Athletes: don’t just make New Year resolutions, here are steps you should take to actually follow through with them.

Every year, come 1st January, athletes make the same resolutions. Some common examples are:

  • I will run faster this year.
  • I will try my hand at triathlon this year.
  • I will learn swimming this year.
  • I will reduce weight this year.

The vast majority stick to them for a few weeks, and then go back to their old ways. By the time the year comes to an end, they find that they are more or less in the same place as the beginning of the year.

Why does this happen? What’s common in all the above resolutions? The main problem is that they are very vague and they don’t have an actionable plan.
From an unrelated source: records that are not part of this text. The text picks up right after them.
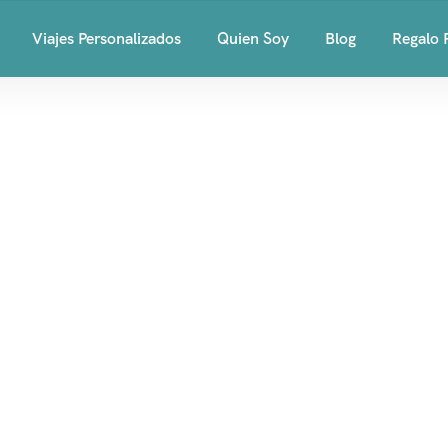
Viajes Personalizados
Quien Soy
Blog
Regalo 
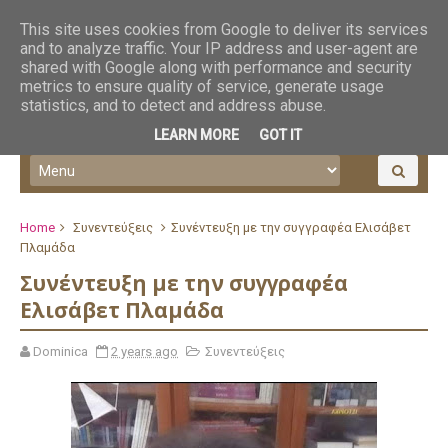
This site uses cookies from Google to deliver its services
and to analyze traffic. Your IP address and user-agent are
shared with Google along with performance and security
metrics to ensure quality of service, generate usage
statistics, and to detect and address abuse.
LEARN MORE
GOT IT
Home
Συνεντεύξεις
Συνέντευξη με την συγγραφέα Ελισάβετ
Πλαμάδα
Συνέντευξη με την συγγραφέα
Ελισάβετ Πλαμάδα
Dominica
2 years ago
Συνεντεύξεις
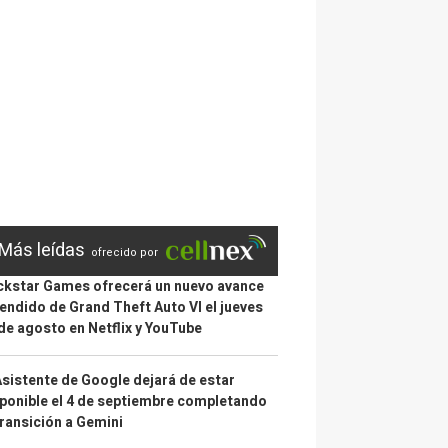
Más leídas
ofrecido por
kstar Games ofrecerá un nuevo avance
endido de Grand Theft Auto VI el jueves
de agosto en Netflix y YouTube
Asistente de Google dejará de estar
ponible el 4 de septiembre completando
transición a Gemini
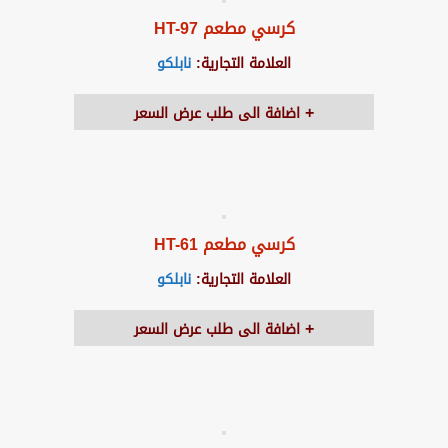
كرسي مطعم HT-97
العلامة التجارية:
نابلكو
اضافة الى طلب عرض السعر
كرسي مطعم HT-61
العلامة التجارية:
نابلكو
اضافة الى طلب عرض السعر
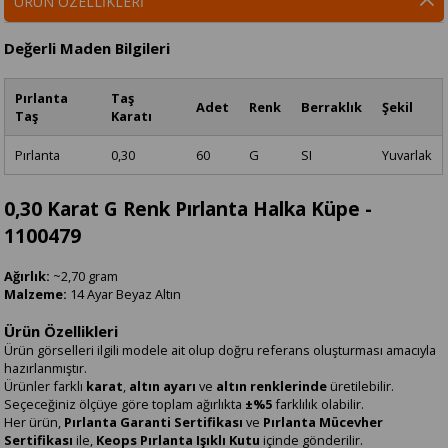
ÜRÜN ÖZELLIKLERI
Değerli Maden Bilgileri
Pırlanta
Taş
Adet
Renk
Berraklık
Şekil
Taş
Karatı
Pırlanta
0,30
60
G
SI
Yuvarlak
0,30 Karat G Renk Pırlanta Halka Küpe -
1100479
Ağırlık:
~2,70 gram
Malzeme:
14 Ayar Beyaz Altın
Ürün Özellikleri
Ürün görselleri ilgili modele ait olup doğru referans oluşturması amacıyla
hazırlanmıştır.
Ürünler farklı
karat
,
altın ayarı
ve
altın renklerinde
üretilebilir.
Seçeceğiniz ölçüye göre toplam ağırlıkta
±%5
farklılık olabilir.
Her ürün,
Pırlanta Garanti Sertifikası
ve
Pırlanta Mücevher
Sertifikası
ile,
Keops Pırlanta Işıklı Kutu
içinde gönderilir.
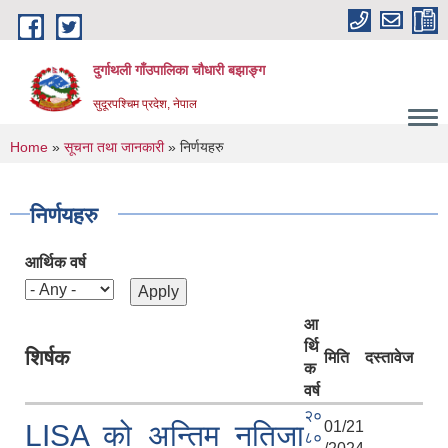
Skip to main content
दुर्गाथली गाँउपालिका चौधारी बझाङ्ग
सुदूरपश्चिम प्रदेश, नेपाल
You are here
Home
»
सूचना तथा जानकारी
» निर्णयहरु
निर्णयहरु
आर्थिक वर्ष
आ
र्थि
शिर्षक
मिति
दस्तावेज
क
वर्ष
२०
01/21
LISA को अन्तिम नतिजा
८०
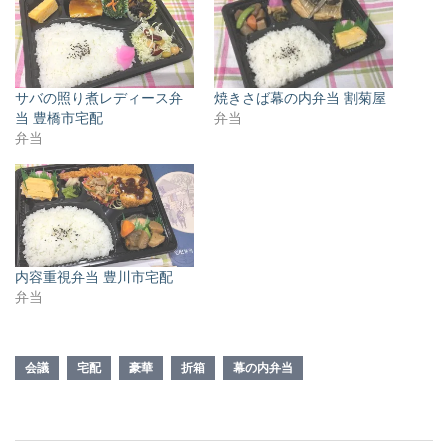
サバの照り煮レディース弁
焼きさば幕の内弁当 割菊屋
当 豊橋市宅配
弁当
弁当
内容重視弁当 豊川市宅配
弁当
会議
宅配
豪華
折箱
幕の内弁当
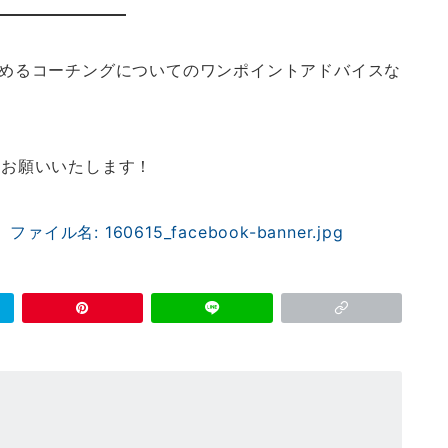
と読めるコーチングについてのワンポイントアドバイスな
をお願いいたします！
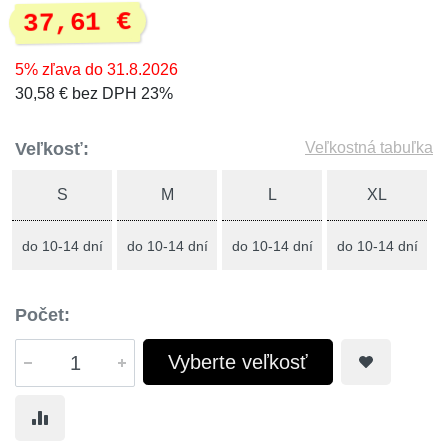
37,61 €
5% zľava do 31.8.2026
30,58 € bez DPH 23%
Veľkosť:
Veľkostná tabuľka
S
M
L
XL
do 10-14 dní
do 10-14 dní
do 10-14 dní
do 10-14 dní
Počet:
Vyberte veľkosť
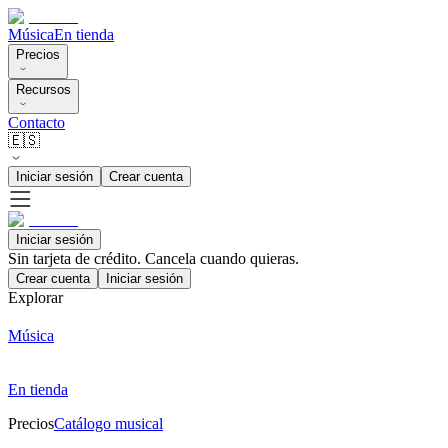
Música
En tienda
Precios
Recursos
Contacto
🇪🇸
Iniciar sesión
Crear cuenta
Iniciar sesión
Sin tarjeta de crédito. Cancela cuando quieras.
Crear cuenta
Iniciar sesión
Explorar
Música
En tienda
Precios
Catálogo musical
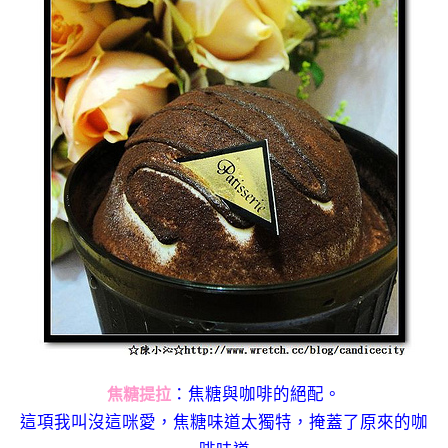
：焦糖與咖啡的絕配。
焦糖提拉
這項我叫沒這咪愛，焦糖味道太獨特，掩蓋了原來的咖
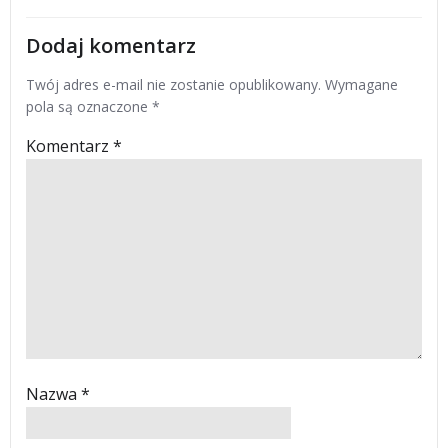
Dodaj komentarz
Twój adres e-mail nie zostanie opublikowany.
Wymagane
pola są oznaczone
*
Komentarz
*
Nazwa
*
Let me offer you a way of not just making resolutions but actually making sure you stick to them:

Set a clear measurable goal

Instead of simply saying “I will get faster”, set a hard measurable target such as “I will get faster by 5 minutes at the half marathon distance”.

Instead of saying “I will try my hand at triathlon this year, decide on a target race: “I will race Goa Triathlon next year”. Or “I will race Ironman xyz this year”.

Instead of saying “I will learn swimming”, set a clearly defined target such as “I should be able to swim 1500m within 45 minutes in freestyle”

Instead of saying “I will reduce weight”, set a loss target: “I will lose 5 kgs by the end of June and then keep that weight off till the end of the year”. (’s a secret I am sure you already know: Shedding weight is the easy part. The hard part is keeping off the weight).

Create an actionable plan

A resolution without a plan is just a wish. Its like hoping to get rich by purchasing lottery tickets than actually doing hard work at a job or business. Do you wish to leave your resolutions to luck and chance? If not, then you must create an actionable plan to achieve your resolutions. The more specific you get, the better it is.

Lets take some of the above examples of a clearly defined resolutions/goals:

“I will get faster by 5 minutes at the half marathon distance”

To implement this goal, you might come up with the following plan:

  • I will consistently run at least 3 times a week for the entire year.
  • I will follow xyz training plan and stick to it for the entire year.
  • I will hire a coach and let him take care of all the details. (Psst…I heard this coach is not so bad 🙂 )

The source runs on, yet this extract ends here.